The American Medical Informatics Association (AMIA), the leading professional association for biomedical and health informatics professionals, will honor Joanna Abraham, PhD, with the New Investigator Award at AMIA’s Annual Symposium, November 16-20 in Washington, D.C.
This prestigious award recognizes an individual for early informatics contributions and significant scholarly contributions based on scientific merit and research excellence.
“We congratulate Dr. Abraham on receiving this esteemed award,” said Michael Avidan, MBBCh, Dr.
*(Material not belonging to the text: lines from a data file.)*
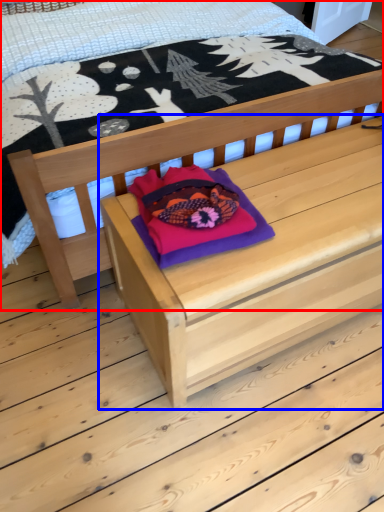 Question: Among these objects, which one is nearest to the camera, bed (highlighted by a red box) or table (highlighted by a blue box)?

Choices:
 (A) bed
 (B) table

Answer: (A) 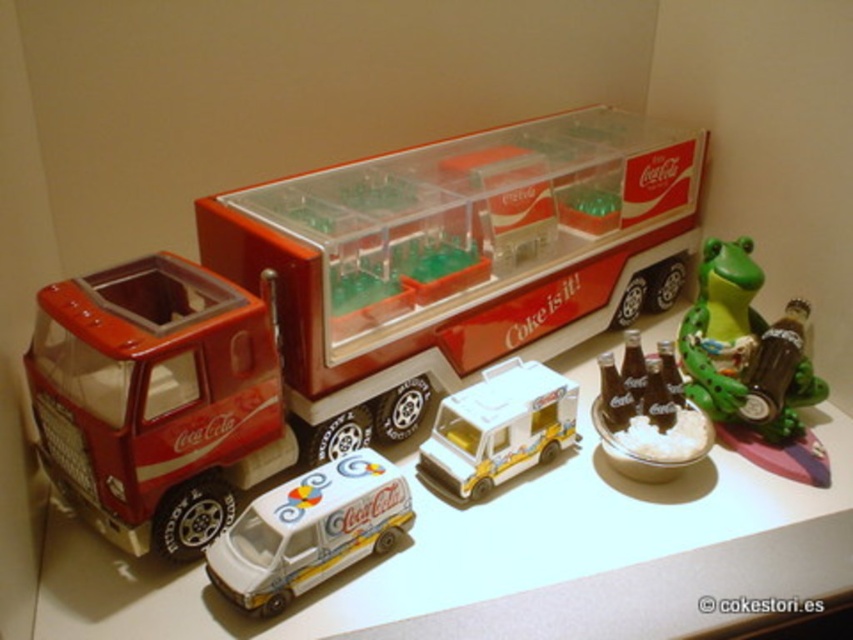 Is matte red coca-cola truck at center wider than white glossy ice cream truck at center?

Correct, the width of matte red coca-cola truck at center exceeds that of white glossy ice cream truck at center.

What are the coordinates of `matte red coca-cola truck at center` in the screenshot? It's located at (347, 310).

Does white glossy table at center appear under green rubber frog at right?

Indeed, white glossy table at center is positioned under green rubber frog at right.

Between point (509, 612) and point (759, 419), which one is positioned in front?

Point (509, 612) is more forward.

Does point (563, 625) come in front of point (691, 339)?

Yes, point (563, 625) is closer to viewer.

Where is `white glossy table at center`? white glossy table at center is located at coordinates (468, 548).

Is matte red coca-cola truck at center positioned in front of green rubber frog at right?

Yes.

Can you confirm if matte red coca-cola truck at center is positioned above green rubber frog at right?

Indeed, matte red coca-cola truck at center is positioned over green rubber frog at right.

Is point (288, 448) positioned in front of point (741, 307)?

Yes, point (288, 448) is in front of point (741, 307).

In order to click on matte red coca-cola truck at center in this screenshot , I will do 347,310. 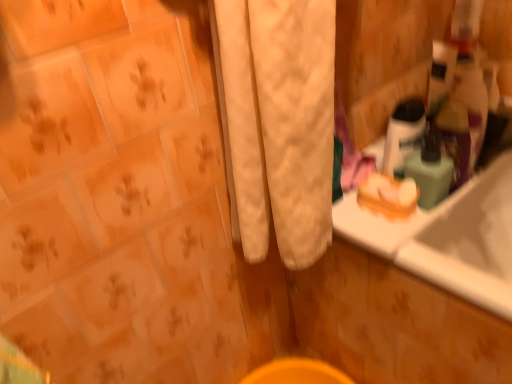 Identify the location of vacant region in front of orange matte soap at right. The height and width of the screenshot is (384, 512). (407, 241). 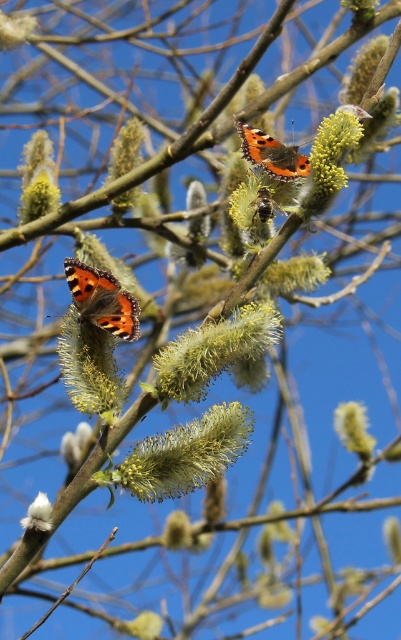 Who is positioned more to the right, fluffy white flower at center or white fluffy flower at lower left?

fluffy white flower at center is more to the right.

Which is behind, point (81, 451) or point (38, 516)?

Positioned behind is point (81, 451).

The image size is (401, 640). I want to click on fluffy white flower at center, so click(76, 444).

The height and width of the screenshot is (640, 401). I want to click on fluffy white flower at center, so click(x=76, y=444).

Looking at this image, is fuzzy yellow flower at center taller than fluffy white flower at center?

Indeed, fuzzy yellow flower at center has a greater height compared to fluffy white flower at center.

Is fuzzy yellow flower at center shorter than fluffy white flower at center?

No, fuzzy yellow flower at center is not shorter than fluffy white flower at center.

Between point (210, 413) and point (85, 444), which one is positioned behind?

Point (85, 444)

Identify the location of fuzzy yellow flower at center. (186, 452).

In the scene shown: Is yellow fluffy catkin at upper left taller than soft yellow fluff at upper left?

Yes.

Is yellow fluffy catkin at upper left smaller than soft yellow fluff at upper left?

No, yellow fluffy catkin at upper left is not smaller than soft yellow fluff at upper left.

Is point (24, 170) farther from viewer compared to point (10, 29)?

Yes.

At what (x,y) coordinates should I click in order to perform the action: click on yellow fluffy catkin at upper left. Please return your answer as a coordinate pair (x, y). Looking at the image, I should click on (38, 179). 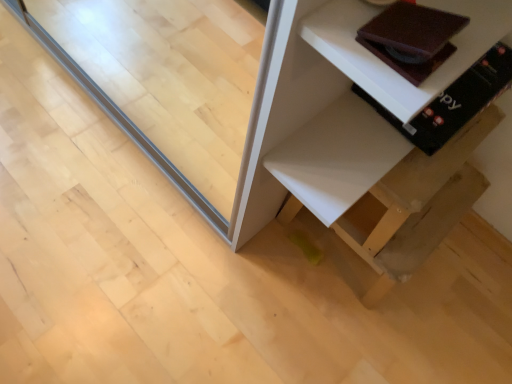 Question: From the image's perspective, would you say white matte shelf at lower right is shown under brown leather book at upper right, the 2th book viewed from the front?

Choices:
 (A) no
 (B) yes

Answer: (B)

Question: Is white matte shelf at lower right taller than brown leather book at upper right, placed as the 1th book when sorted from back to front?

Choices:
 (A) no
 (B) yes

Answer: (B)

Question: From a real-world perspective, is white matte shelf at lower right positioned over brown leather book at upper right, placed as the 1th book when sorted from back to front, based on gravity?

Choices:
 (A) yes
 (B) no

Answer: (B)

Question: Is white matte shelf at lower right bigger than brown leather book at upper right, placed as the 1th book when sorted from back to front?

Choices:
 (A) no
 (B) yes

Answer: (B)

Question: Is white matte shelf at lower right at the right side of brown leather book at upper right, the 2th book viewed from the front?

Choices:
 (A) no
 (B) yes

Answer: (A)

Question: Based on their positions, is white matte shelf at lower right located to the left or right of matte brown book at upper right, which appears as the second book when viewed from the back?

Choices:
 (A) right
 (B) left

Answer: (A)

Question: Is point (289, 188) closer or farther from the camera than point (358, 33)?

Choices:
 (A) closer
 (B) farther

Answer: (B)

Question: Considering the positions of white matte shelf at lower right and matte brown book at upper right, which appears as the 1th book when viewed from the front, in the image, is white matte shelf at lower right taller or shorter than matte brown book at upper right, which appears as the 1th book when viewed from the front,?

Choices:
 (A) short
 (B) tall

Answer: (B)

Question: Relative to matte brown book at upper right, which appears as the 1th book when viewed from the front, is white matte shelf at lower right in front or behind?

Choices:
 (A) behind
 (B) front

Answer: (A)

Question: Which is correct: white matte shelf at lower right is inside transparent glass door at center, or outside of it?

Choices:
 (A) outside
 (B) inside

Answer: (A)

Question: In terms of width, does white matte shelf at lower right look wider or thinner when compared to transparent glass door at center?

Choices:
 (A) wide
 (B) thin

Answer: (A)

Question: Considering the positions of point (263, 220) and point (150, 102), is point (263, 220) closer or farther from the camera than point (150, 102)?

Choices:
 (A) farther
 (B) closer

Answer: (B)

Question: From their relative heights in the image, would you say white matte shelf at lower right is taller or shorter than transparent glass door at center?

Choices:
 (A) tall
 (B) short

Answer: (B)

Question: In the image, is white matte shelf at lower right positioned in front of or behind brown leather book at upper right, the 2th book viewed from the front?

Choices:
 (A) behind
 (B) front

Answer: (B)

Question: From a real-world perspective, is white matte shelf at lower right physically located above or below brown leather book at upper right, the 2th book viewed from the front?

Choices:
 (A) below
 (B) above

Answer: (A) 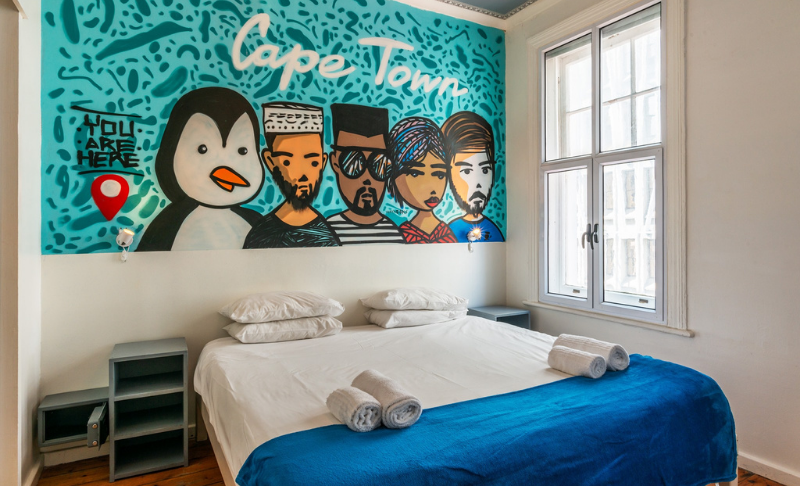 At what (x,y) coordinates should I click in order to perform the action: click on towel. Please return your answer as a coordinate pair (x, y). Image resolution: width=800 pixels, height=486 pixels. Looking at the image, I should click on (590, 366). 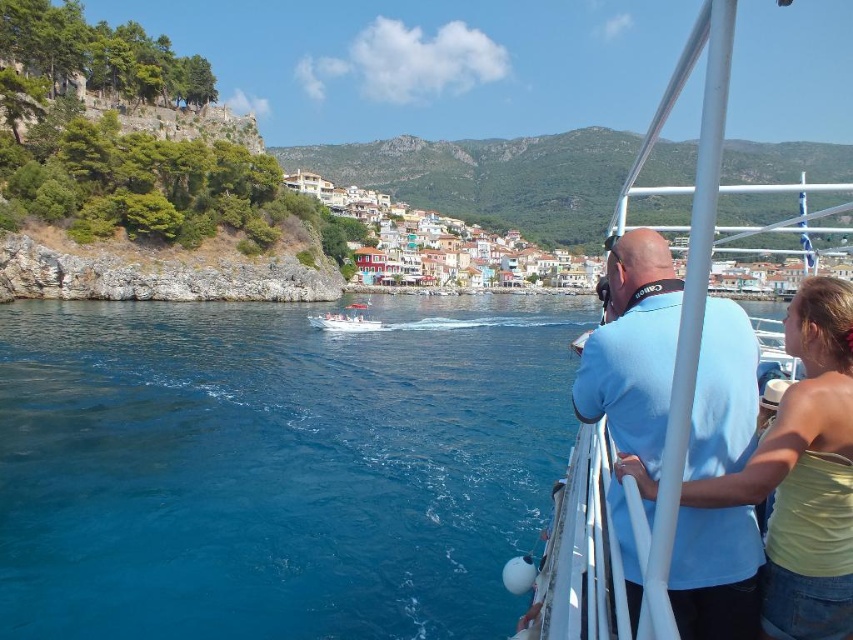 Can you confirm if yellow matte tank top at right is bigger than white plastic boat at center?

Incorrect, yellow matte tank top at right is not larger than white plastic boat at center.

Is yellow matte tank top at right taller than white plastic boat at center?

Correct, yellow matte tank top at right is much taller as white plastic boat at center.

You are a GUI agent. You are given a task and a screenshot of the screen. Output one action in this format:
    pyautogui.click(x=<x>, y=<y>)
    Task: Click on the yellow matte tank top at right
    The width and height of the screenshot is (853, 640).
    Given the screenshot: What is the action you would take?
    pyautogui.click(x=804, y=474)

Locate an element on the screen. yellow matte tank top at right is located at coordinates (804, 474).

Between light blue cotton shirt at upper right and white plastic boat at center, which one appears on the right side from the viewer's perspective?

light blue cotton shirt at upper right is more to the right.

Who is lower down, light blue cotton shirt at upper right or white plastic boat at center?

light blue cotton shirt at upper right is lower down.

Which is behind, point (605, 381) or point (363, 320)?

Positioned behind is point (363, 320).

I want to click on light blue cotton shirt at upper right, so click(633, 348).

Between white plastic boat at right and yellow matte tank top at right, which one has less height?

yellow matte tank top at right is shorter.

Identify the location of white plastic boat at right. (659, 429). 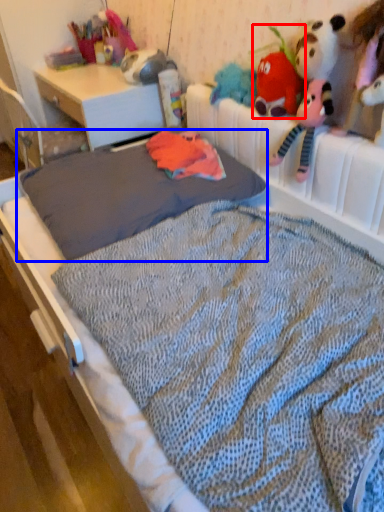 Question: Which object is further to the camera taking this photo, toy (highlighted by a red box) or mattress (highlighted by a blue box)?

Choices:
 (A) toy
 (B) mattress

Answer: (A) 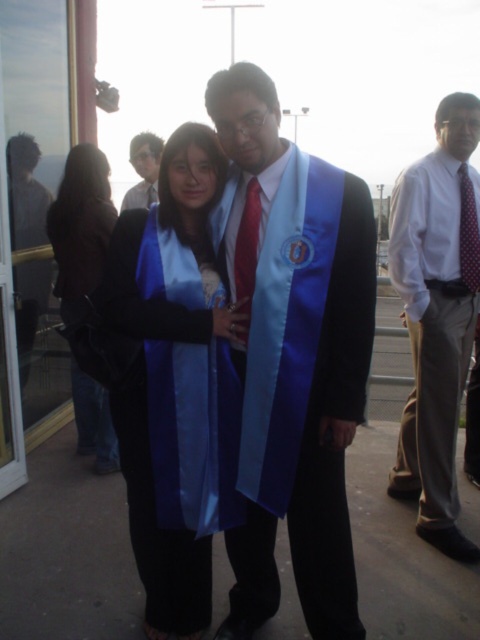 Question: Is the position of white shirt at center less distant than that of matte black tie at center?

Choices:
 (A) no
 (B) yes

Answer: (B)

Question: Which is farther from the blue satin sash at center?

Choices:
 (A) red satin tie at center
 (B) blue satin graduation gown at center
 (C) white shirt at center
 (D) polka dot silk tie at center

Answer: (D)

Question: Which point is closer to the camera taking this photo?

Choices:
 (A) (84, 401)
 (B) (404, 225)
 (C) (46, 275)
 (D) (144, 198)

Answer: (B)

Question: Can you confirm if satin blue sash at center is positioned to the left of matte black tie at center?

Choices:
 (A) yes
 (B) no

Answer: (B)

Question: Based on their relative distances, which object is nearer to the matte black tie at center?

Choices:
 (A) blue satin sash at center
 (B) red satin tie at center

Answer: (B)

Question: Is red satin tie at center closer to the viewer compared to polka dot silk tie at center?

Choices:
 (A) no
 (B) yes

Answer: (B)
Seymour and Rose T. Brown Professor of Anesthesiology and Head of the Department of Anesthesiology. “This recognition is a wonderful honor and we’re very fortunate to have her as part of our department.”
Dr. Joanna Abraham is an Assistant Professor in the Department of Anesthesiology and at the Institute for Informatics (I2) at Washington University School of Medicine in St. Louis. She is an interdisciplinary researcher with training in computer science, biomedical informatics, and human-centered design.
Dr. Abraham’s research program targets the development of collaborative systems to deliver coordinated and safer care. Her research focuses on streamlining clinical workflows in a variety of domains, including handoffs and care transitions, care coordination, clinical decision making, and medication ordering. In these domains, her research emphasizes the design and evaluation of health information technologies for continuous and sustained improvements to patient safety.
Centered on techniques of working “in the clinical wild,” Abraham’s research translates these techniques into applied products that are meaningful for healthcare practice, and into novel theoretical and methodological frameworks that can drive the direction for future research.
Dr. Abraham has received an AMIA distinguished paper award and research mentoring awards at previous institutions and has also served on a special task force on handoffs and care transitions for the U.S. Department of Health & Human Services. Currently, she chairs the AMIA Diana Forsythe Awards committee, sits on the editorial board of JAMIA Open, and has participated in multiple scientific program committees for AMIA, Human Factors in Healthcare and Computer-Supported Cooperative Work and Social Computing. Her research is supported by extramural funds from the Agency for Healthcare Research and Quality and the National Science Foundation.
She earned her PhD from Pennsylvania State University. Before Washington University, she was at the University of Illinois at Chicago, The New York Academy of Medicine, and the University of Texas Health Science Center.